WORK ORDER:
A word-for-word copy of the lines from the one holding "éq/kWh contre 45 gCO" through the final line of the records below is the only output asked for.

══ RECORDS FOR THE TASK

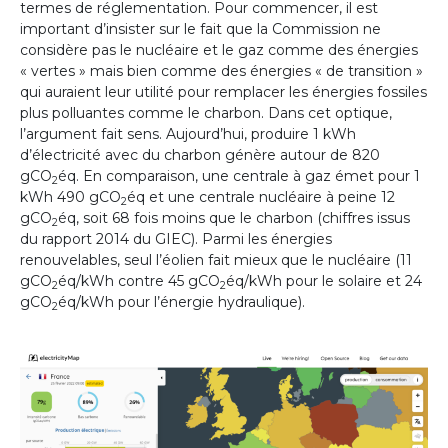
termes de réglementation. Pour commencer, il est
important d’insister sur le fait que la Commission ne
considère pas le nucléaire et le gaz comme des énergies
« vertes » mais bien comme des énergies « de transition »
qui auraient leur utilité pour remplacer les énergies fossiles
plus polluantes comme le charbon. Dans cet optique,
l’argument fait sens. Aujourd’hui, produire 1 kWh
d’électricité avec du charbon génère autour de 820
gCO
éq. En comparaison, une centrale à gaz émet pour 1
2
kWh 490 gCO
éq et une centrale nucléaire à peine 12
2
gCO
éq, soit 68 fois moins que le charbon (chiffres issus
2
du rapport 2014 du GIEC). Parmi les énergies
renouvelables, seul l’éolien fait mieux que le nucléaire (11
gCO
éq/kWh contre 45 gCO
éq/kWh pour le solaire et 24
2
2
gCO
éq/kWh pour l’énergie hydraulique).
2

════

OUTPUT OF THE EXERCISE:
éq/kWh contre 45 gCO
éq/kWh pour le solaire et 24
2
2
gCO
éq/kWh pour l’énergie hydraulique).
2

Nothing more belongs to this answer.